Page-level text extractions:
*****

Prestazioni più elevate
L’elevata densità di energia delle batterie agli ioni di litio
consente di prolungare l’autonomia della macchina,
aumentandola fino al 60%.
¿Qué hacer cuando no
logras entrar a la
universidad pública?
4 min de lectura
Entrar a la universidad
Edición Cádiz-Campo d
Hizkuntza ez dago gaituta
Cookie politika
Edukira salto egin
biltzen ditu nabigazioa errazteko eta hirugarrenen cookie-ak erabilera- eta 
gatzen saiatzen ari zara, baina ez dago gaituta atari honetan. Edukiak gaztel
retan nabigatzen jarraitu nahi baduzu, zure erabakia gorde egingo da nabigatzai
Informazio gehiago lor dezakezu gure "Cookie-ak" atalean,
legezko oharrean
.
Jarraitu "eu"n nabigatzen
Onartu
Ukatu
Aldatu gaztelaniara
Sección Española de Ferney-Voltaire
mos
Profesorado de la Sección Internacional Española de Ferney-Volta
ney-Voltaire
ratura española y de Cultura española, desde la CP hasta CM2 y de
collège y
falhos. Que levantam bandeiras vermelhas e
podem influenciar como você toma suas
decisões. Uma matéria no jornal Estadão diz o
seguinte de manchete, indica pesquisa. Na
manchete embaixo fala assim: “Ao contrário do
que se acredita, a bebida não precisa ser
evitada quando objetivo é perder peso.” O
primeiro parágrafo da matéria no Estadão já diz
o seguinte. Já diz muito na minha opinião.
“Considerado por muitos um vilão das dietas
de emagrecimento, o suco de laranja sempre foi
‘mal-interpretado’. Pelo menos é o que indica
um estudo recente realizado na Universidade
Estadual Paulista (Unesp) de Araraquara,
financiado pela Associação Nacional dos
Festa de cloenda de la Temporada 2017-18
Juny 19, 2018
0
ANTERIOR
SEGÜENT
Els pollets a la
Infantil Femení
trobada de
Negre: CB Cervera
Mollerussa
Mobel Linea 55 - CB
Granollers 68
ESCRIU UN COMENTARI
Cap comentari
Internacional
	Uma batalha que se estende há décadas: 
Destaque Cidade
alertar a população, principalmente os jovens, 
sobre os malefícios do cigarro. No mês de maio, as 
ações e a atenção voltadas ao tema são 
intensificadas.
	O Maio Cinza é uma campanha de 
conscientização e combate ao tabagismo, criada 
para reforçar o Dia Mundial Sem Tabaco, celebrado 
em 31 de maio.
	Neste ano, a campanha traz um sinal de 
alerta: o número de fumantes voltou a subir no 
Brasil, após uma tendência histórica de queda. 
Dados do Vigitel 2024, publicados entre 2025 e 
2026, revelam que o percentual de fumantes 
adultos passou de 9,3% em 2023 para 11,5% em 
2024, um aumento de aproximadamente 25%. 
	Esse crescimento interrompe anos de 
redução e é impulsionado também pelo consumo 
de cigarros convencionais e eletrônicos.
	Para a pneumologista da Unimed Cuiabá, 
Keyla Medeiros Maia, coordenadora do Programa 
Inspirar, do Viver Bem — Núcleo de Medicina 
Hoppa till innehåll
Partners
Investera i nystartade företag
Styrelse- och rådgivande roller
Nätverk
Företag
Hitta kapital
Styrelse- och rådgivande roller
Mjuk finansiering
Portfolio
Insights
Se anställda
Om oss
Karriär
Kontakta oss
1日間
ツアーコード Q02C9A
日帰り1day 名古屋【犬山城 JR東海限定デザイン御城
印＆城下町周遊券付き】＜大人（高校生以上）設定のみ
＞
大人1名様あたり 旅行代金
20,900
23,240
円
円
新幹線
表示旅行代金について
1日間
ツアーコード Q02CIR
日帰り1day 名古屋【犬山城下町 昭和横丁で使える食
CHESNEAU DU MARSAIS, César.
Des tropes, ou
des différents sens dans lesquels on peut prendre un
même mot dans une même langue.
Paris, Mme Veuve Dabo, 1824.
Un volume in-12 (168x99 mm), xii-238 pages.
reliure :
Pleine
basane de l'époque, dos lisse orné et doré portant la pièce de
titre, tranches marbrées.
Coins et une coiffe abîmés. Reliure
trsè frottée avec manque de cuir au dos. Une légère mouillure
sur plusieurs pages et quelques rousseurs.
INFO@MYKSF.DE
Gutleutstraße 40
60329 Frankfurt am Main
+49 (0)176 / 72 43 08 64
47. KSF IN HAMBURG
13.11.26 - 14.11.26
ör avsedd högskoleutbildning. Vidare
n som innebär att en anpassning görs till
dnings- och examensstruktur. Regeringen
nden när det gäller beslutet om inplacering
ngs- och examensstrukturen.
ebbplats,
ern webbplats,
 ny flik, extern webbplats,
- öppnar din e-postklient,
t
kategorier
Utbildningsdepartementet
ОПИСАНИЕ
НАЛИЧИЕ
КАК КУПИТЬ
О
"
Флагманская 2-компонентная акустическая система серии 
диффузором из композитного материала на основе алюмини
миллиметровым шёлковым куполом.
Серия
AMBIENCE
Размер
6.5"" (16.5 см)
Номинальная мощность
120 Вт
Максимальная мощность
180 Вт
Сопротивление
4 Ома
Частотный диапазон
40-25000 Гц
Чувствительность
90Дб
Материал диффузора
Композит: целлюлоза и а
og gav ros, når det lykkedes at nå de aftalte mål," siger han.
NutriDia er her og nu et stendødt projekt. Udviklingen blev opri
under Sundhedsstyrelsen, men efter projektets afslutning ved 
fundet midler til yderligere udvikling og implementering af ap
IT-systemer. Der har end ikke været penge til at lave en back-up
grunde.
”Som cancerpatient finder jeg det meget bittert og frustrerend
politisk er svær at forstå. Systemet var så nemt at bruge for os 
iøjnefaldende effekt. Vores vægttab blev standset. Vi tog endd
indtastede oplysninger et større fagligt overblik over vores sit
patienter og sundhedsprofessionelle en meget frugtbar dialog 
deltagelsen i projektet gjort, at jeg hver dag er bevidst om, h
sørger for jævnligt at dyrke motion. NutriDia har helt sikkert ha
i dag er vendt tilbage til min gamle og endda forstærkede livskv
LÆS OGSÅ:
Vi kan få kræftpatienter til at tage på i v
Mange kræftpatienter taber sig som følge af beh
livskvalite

*****

● Exercise objective: The job here is to find each line above with the word "Estadão" and copy it.

● Response for this exercise:
decisões. Uma matéria no jornal Estadão diz o
primeiro parágrafo da matéria no Estadão já diz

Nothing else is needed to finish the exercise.